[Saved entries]

....

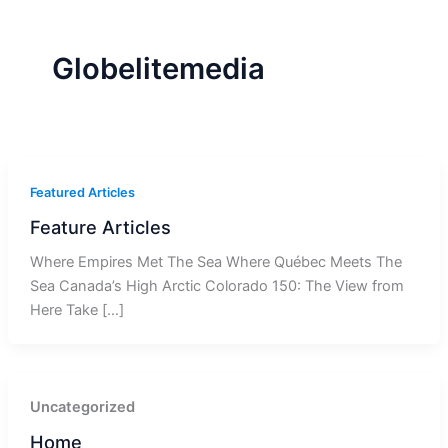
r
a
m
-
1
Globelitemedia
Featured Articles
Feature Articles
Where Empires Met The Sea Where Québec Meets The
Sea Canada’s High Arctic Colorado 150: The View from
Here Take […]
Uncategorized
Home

....

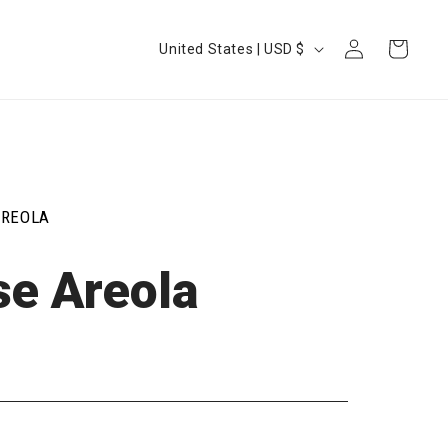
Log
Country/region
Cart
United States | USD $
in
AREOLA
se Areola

....

Answer with the count alone: how many lines in the data above have "Articles" in them?

2